I have been looking to upgrade my TT motor and belt drive for some time now. I use a Nouvelle Verdier and its only sore point is its motor and silk thread drive. It is not bad, it gets the job done. The sound is neat and in general non-offensive. However, when I used a 0.25 inch magnetic tape (reel to reel) to drive the platter the overall sound became more dynamic, voices sounded younger, instruments sounded happier. It was as if the pitch of all the instruments became more realistic. But then I also heard more of the irregularities of the motor rotation, the timing of instruments messed up a little. The background was no more as clean as the thread drive.

This told me two things:
1. Silk thread is good but it affects music in a way that makes the performance a bit sleepy.

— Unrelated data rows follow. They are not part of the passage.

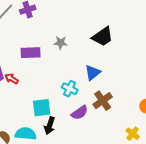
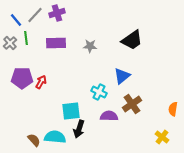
purple rectangle: (31, 53) -> (56, 43), moved
red arrow: (12, 79) -> (41, 82), turned 88
purple semicircle: (80, 113) -> (109, 116), turned -144

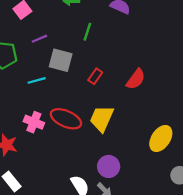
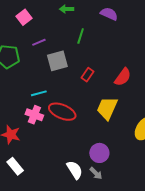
gray square: (61, 60) -> (57, 61), turned -30
cyan line: (37, 80) -> (39, 93), moved
yellow trapezoid: (102, 119) -> (107, 108), moved

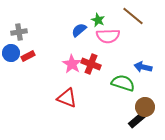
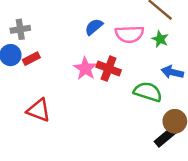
green star: (98, 20) -> (160, 39), moved
red triangle: (67, 98) -> (39, 110), moved

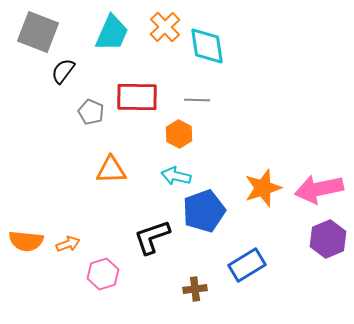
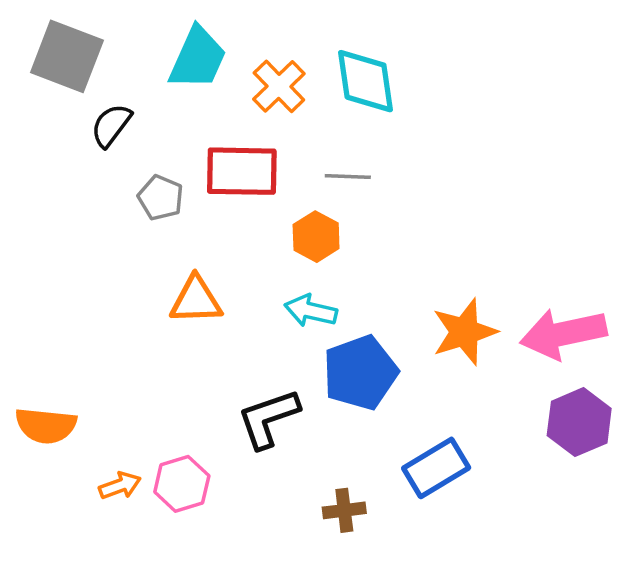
orange cross: (165, 27) -> (279, 86), moved
orange arrow: (68, 244) -> (120, 486), moved

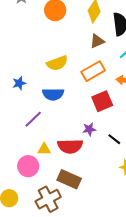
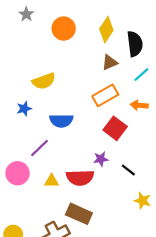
yellow semicircle: (57, 63) -> (44, 81), moved
red square: (102, 101) -> (115, 128), turned -30
pink circle: (28, 166) -> (18, 173), moved

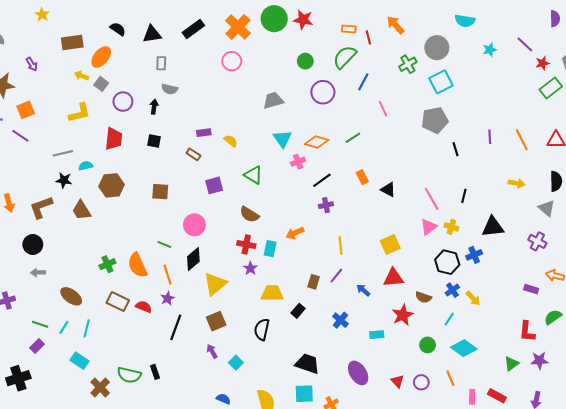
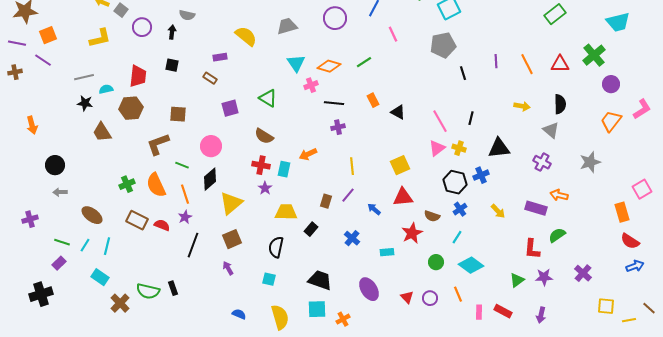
red trapezoid: (114, 139) -> (138, 76), moved
yellow semicircle: (231, 141) -> (246, 36), moved, size x1.6
black line: (322, 180) -> (334, 103), turned 42
brown L-shape: (41, 207) -> (158, 144), moved
purple rectangle: (531, 289) -> (536, 208), size x1.5
yellow arrow: (473, 298) -> (498, 211), moved
cyan square: (236, 363) -> (269, 279), moved, turned -32

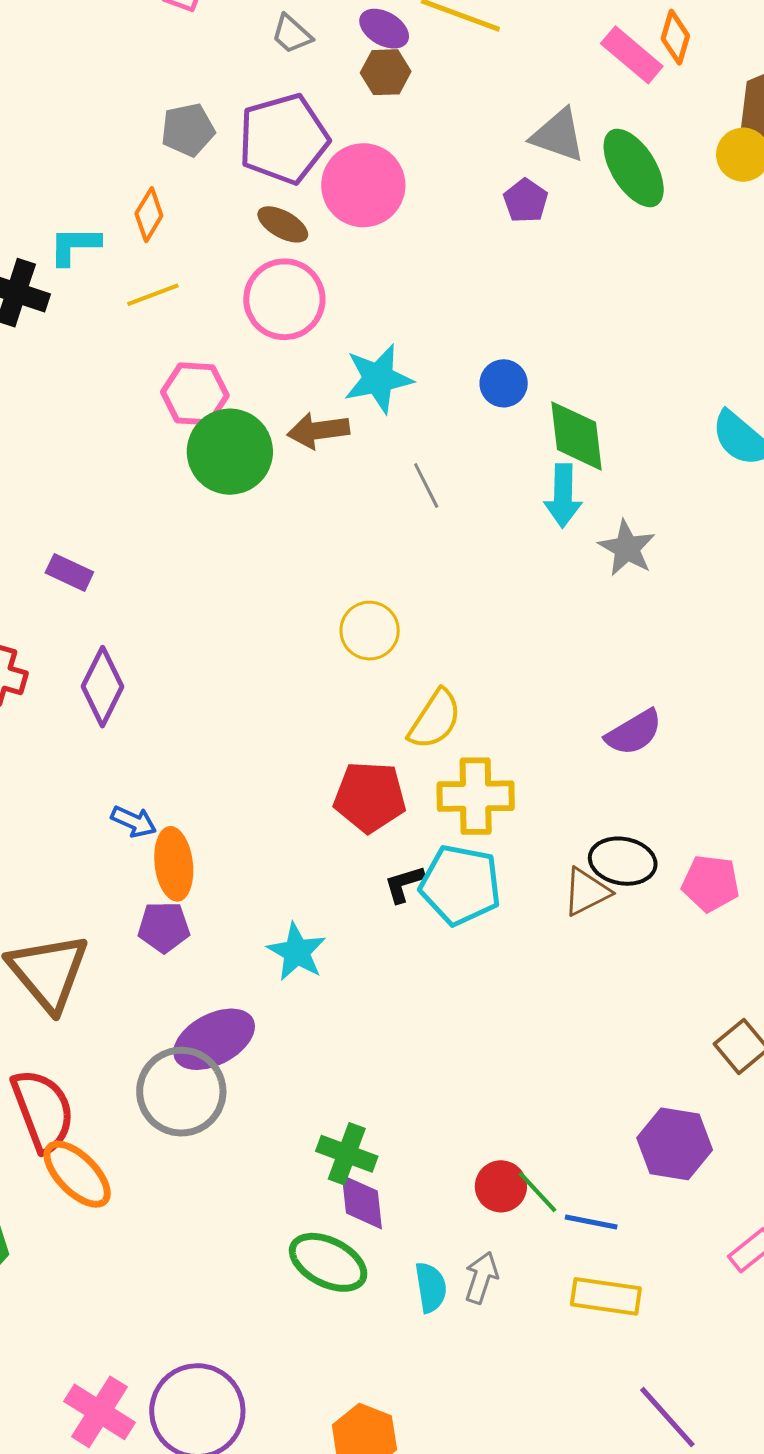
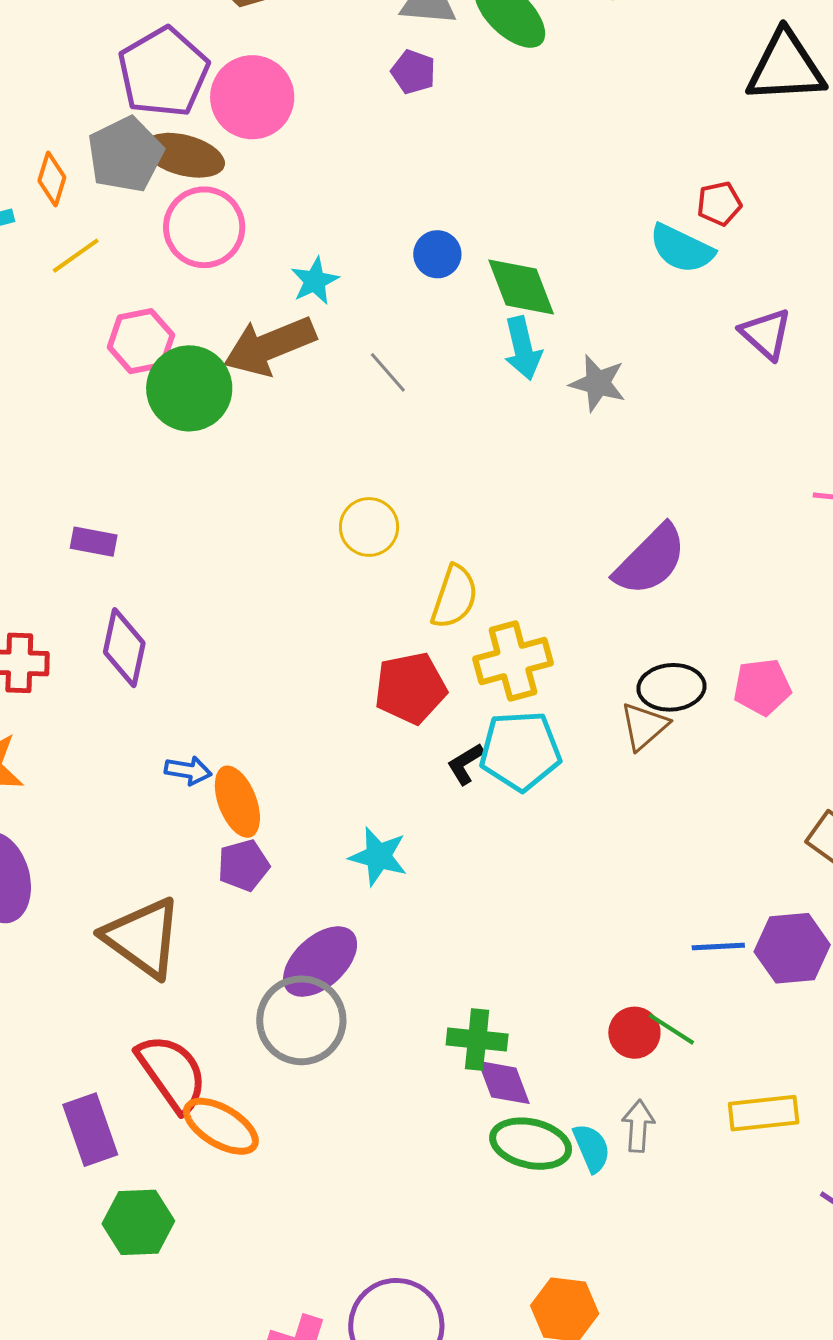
gray pentagon: (188, 130) -> (125, 155), moved, size x1.4
brown ellipse: (283, 224) -> (184, 155), size x1.5
cyan star: (378, 379) -> (315, 281), size x0.7
brown arrow: (318, 431) -> (270, 346), size x1.5
purple rectangle: (69, 572) -> (94, 542), moved
purple semicircle: (634, 732) -> (650, 560), size x1.4
blue line: (591, 1222) -> (718, 946), moved
green ellipse: (328, 1262) -> (531, 1144), moved

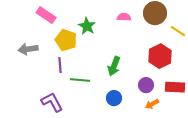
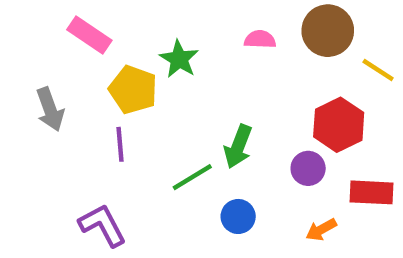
gray arrow: (28, 49) -> (50, 109), turned -102
green line: (80, 80) -> (192, 177), moved, turned -36
purple circle: (146, 85) -> (308, 168), moved

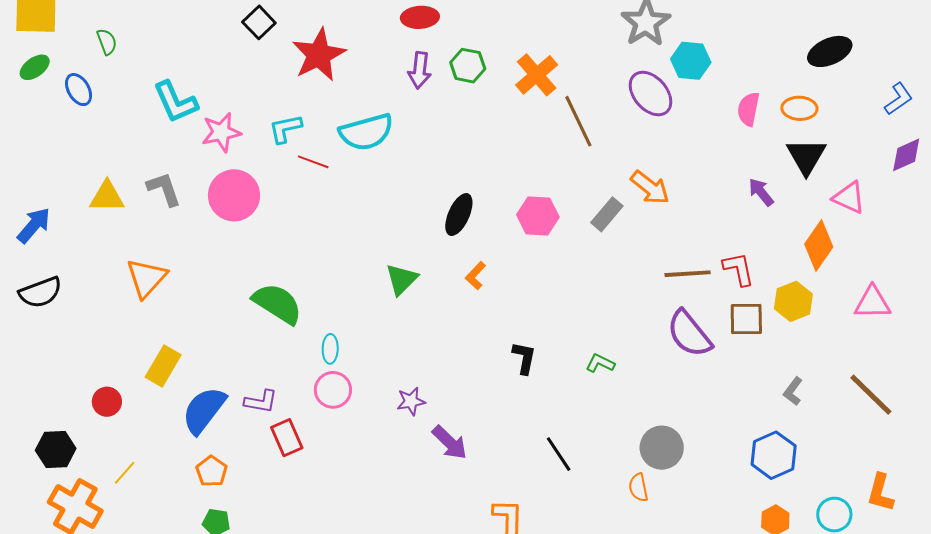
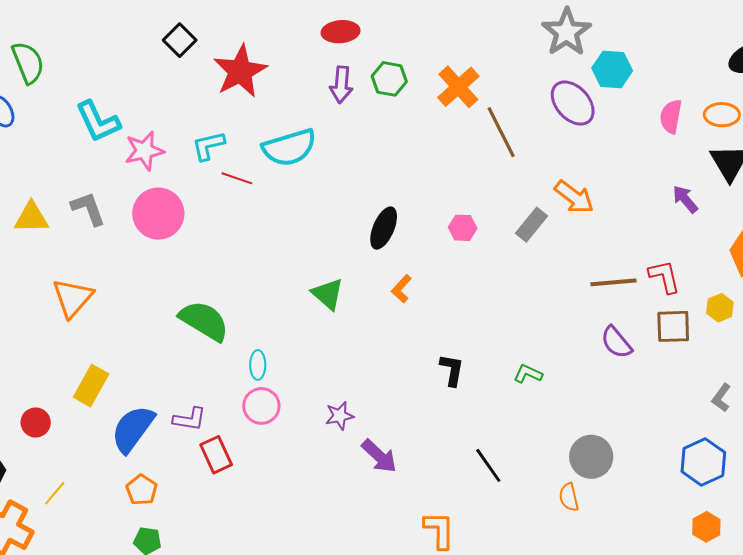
green semicircle: (107, 42) -> (28, 63), size x1.6
pink hexagon: (538, 216) -> (463, 228), size x0.7
green triangle: (402, 279) -> (328, 294), turned -33
yellow hexagon: (793, 301) -> (720, 308), size x0.7
purple semicircle: (689, 334) -> (616, 342), size x0.7

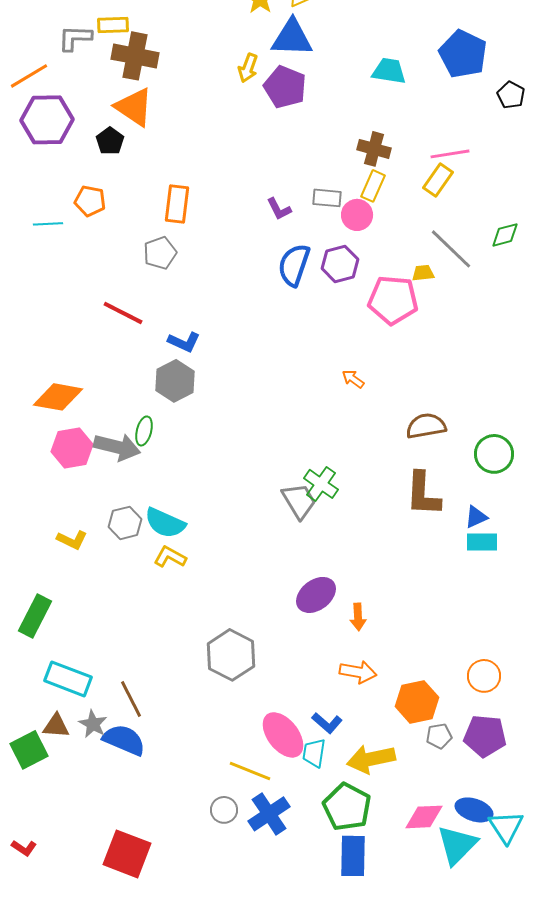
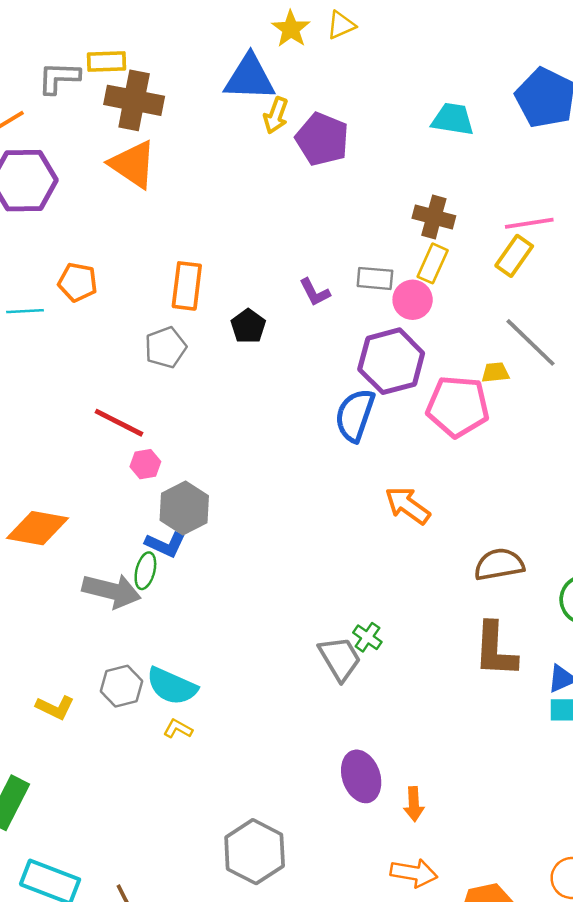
blue triangle: (292, 38) -> (249, 78), moved
black pentagon: (110, 141) -> (248, 326), moved
purple hexagon: (340, 264) -> (391, 361), size x1.4
blue semicircle: (294, 265) -> (355, 415), moved
blue L-shape: (184, 342) -> (165, 544), moved
orange arrow: (353, 379) -> (408, 505), size x1.6
pink hexagon: (72, 448) -> (145, 464), moved, size x0.6
green cross: (321, 484) -> (367, 637), size x0.7
yellow L-shape: (170, 557) -> (178, 729), size x0.7
purple ellipse: (316, 595) -> (361, 776), turned -72

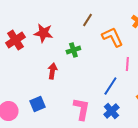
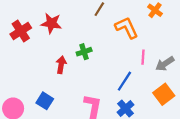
green cross: (73, 50) -> (84, 52), moved
blue square: (37, 104) -> (45, 101), turned -35

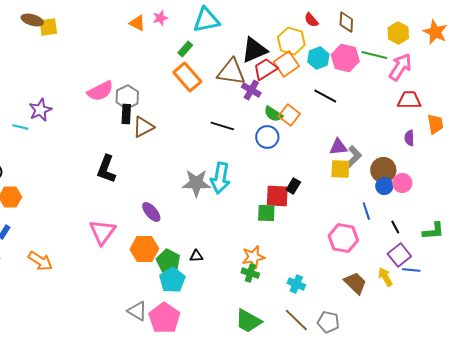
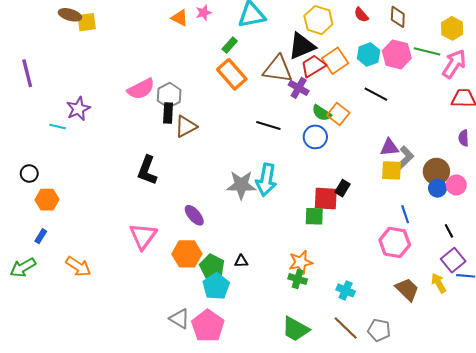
yellow hexagon: (291, 41) -> (318, 20), moved
blue line: (366, 211) -> (405, 214), moved

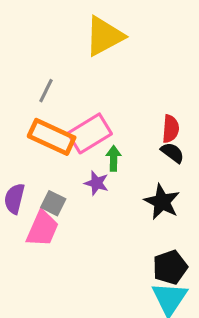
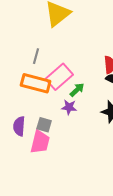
gray line: (46, 91) -> (36, 56), moved
green arrow: (114, 158) -> (77, 90), turned 56

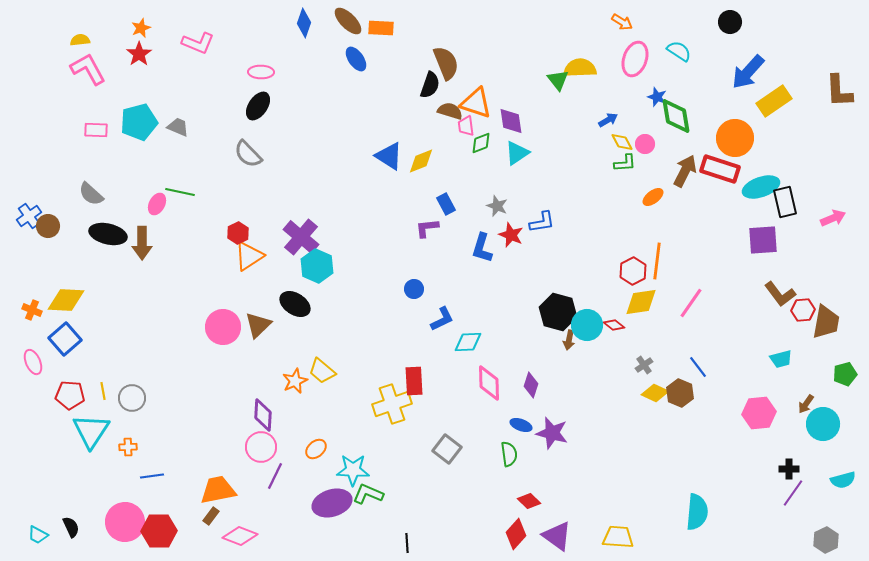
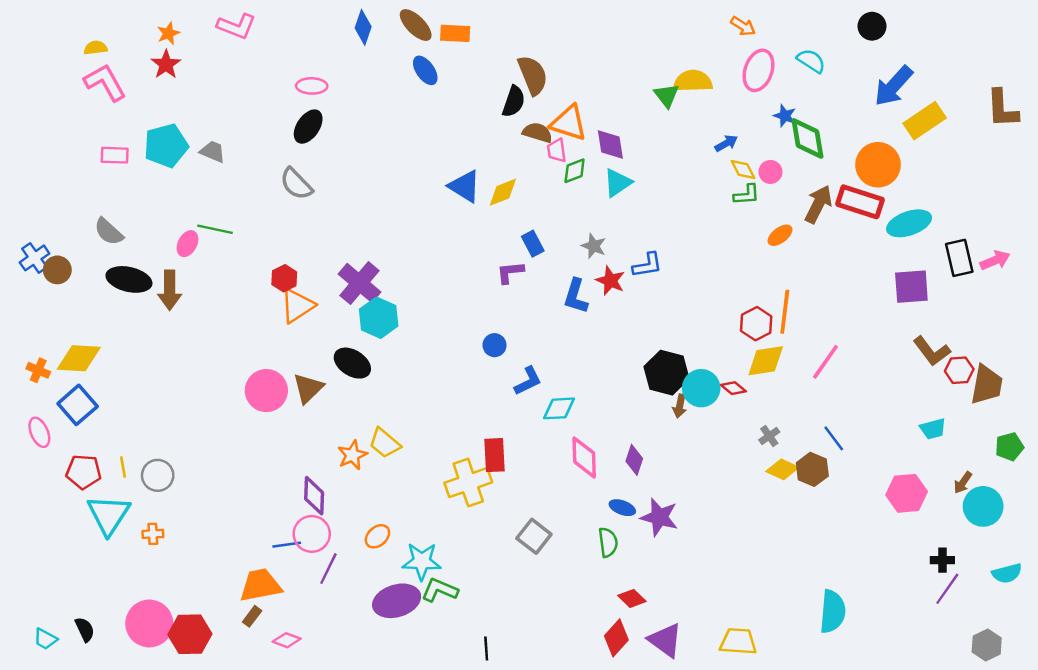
pink L-shape: (198, 43) -> (236, 26), moved
black rectangle: (785, 202) -> (959, 258), moved
blue line: (152, 476) -> (287, 545), moved
pink diamond: (240, 536) -> (287, 640), size x0.7

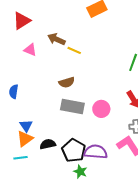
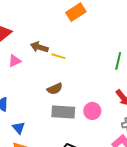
pink triangle: (30, 50) -> (15, 61), turned -40
blue triangle: (26, 126) -> (19, 128), moved

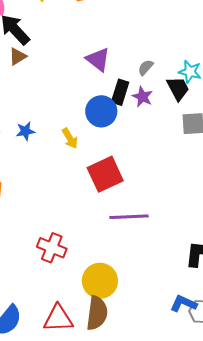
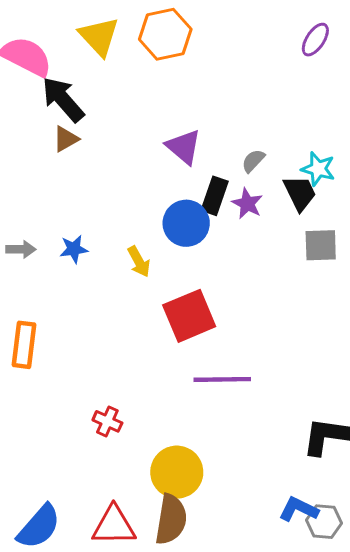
red cross: (52, 248) -> (107, 421), size x0.7

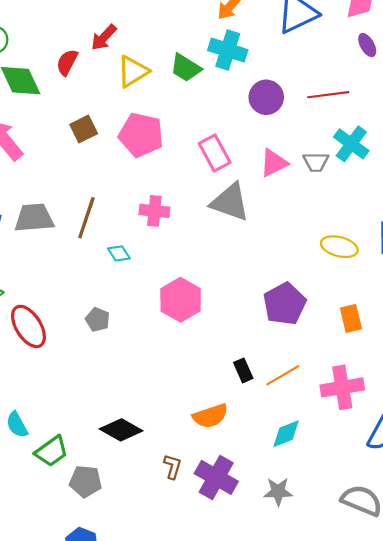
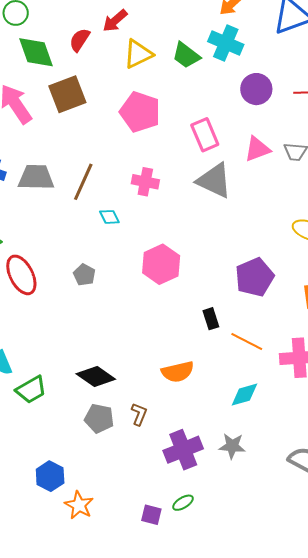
brown square: (84, 129) -> (67, 94), moved, size x1.5
black rectangle: (243, 370) -> (211, 319), moved
orange line: (283, 375) -> (247, 341), turned 52
purple cross: (216, 477) -> (183, 450), moved, turned 33
gray pentagon: (86, 481) -> (99, 418), moved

2. The stock motor is not good enough to accommodate a tighter coupling with the platter.

So, I am now looking for after market motor and belt drive solution. I looked at Teres motor but for that to work they require a sensor to be placed under the platter but my TT doesnt have enough gap between the platter and plinth to place the sensor. I am looking for some viable suggestions here.

A friend of mine suggested me to consider a flywheel between the motor and the platter which will absorb the motor irregularities. I dont know if it is worth a try because I see many good TTs do not have a flywheel, that means a good motor is all I need I guess but I am open to the flywheel idea also.
pani

Showing 3 responses by salectric

Anyone using the stock Platine Verdier DC motor should look into replacing the wall-powered supply with a battery. There is at least one retailer in the UK who sells an after-market battery for the PV.

I have a Galibier Gavia in my system which uses a large battery to supply DC voltage to the motor controller. I have compared the battery a number of times to wall-powered supplies, and the battery always sounds better.
Ct0517, the voltage regulator is already in your PV motor controller. You will simply connect the battery in place of the wall-powered supply. Picture this---the PV motor runs on DC and the motor speed is controlled by the exact DC voltage fed to the motor. The controller is simply a voltage regulator that allows the user to change the DC voltage slightly in order to adjust the motor speed and then maintain it at a constant speed.

The controller needs to be fed an input DC voltage to function, i.e. it needs a voltage supply somewhat higher than the regulated output voltage being fed to the motor. That "raw" DC voltage can come from a wall-powered supply that includes a small transformer to reduce the AC line voltage to a lower AC voltage and a rectifier to change the AC to DC and some capacitors to smooth out the DC voltage. That is the approach in the PV---a small wall-powered DC supply that feeds the controller. However, you can easily duplicate the function of the wall-powered supply with a battery that has about about the same raw DC voltage as the wall-powered supply. The controller circuitry is not changed when you go to a battery supply.

I don't recall the exact voltages in the PV supply and motor. I actually have a Galibier Gavia which uses a similar arrangement. In my case, the motor runs on around 5vdc so that is the approximate output voltge of the Galibier controller. I use a big battery designed for jump-starting autos, and it puts out roughly 12 to 14 volts DC which is more than enough for the controller.

It's been several years since I heard a friend's PV that was rigged up so we could switch between a battery and the stock wall-powered supply, but as I recall he used a similar battery as mine.

The current drain on the battery is infinitessimal compared to its intended use with automobiles. Consequently, the battery can go long periods of time without recharging. I typically connect mine to the charger every month or two.
It sounds like your present power supply is in the same box as the controller. (It's been too long since I saw a PV for me to recall how it was laid out.) That will mean someone will have to open up the box and attach some leads that bypass the internal power supply so the battery can be connected directly to the controller/regulator circuitry. This is quite easy to do for someone who has some minimal experience in electronics.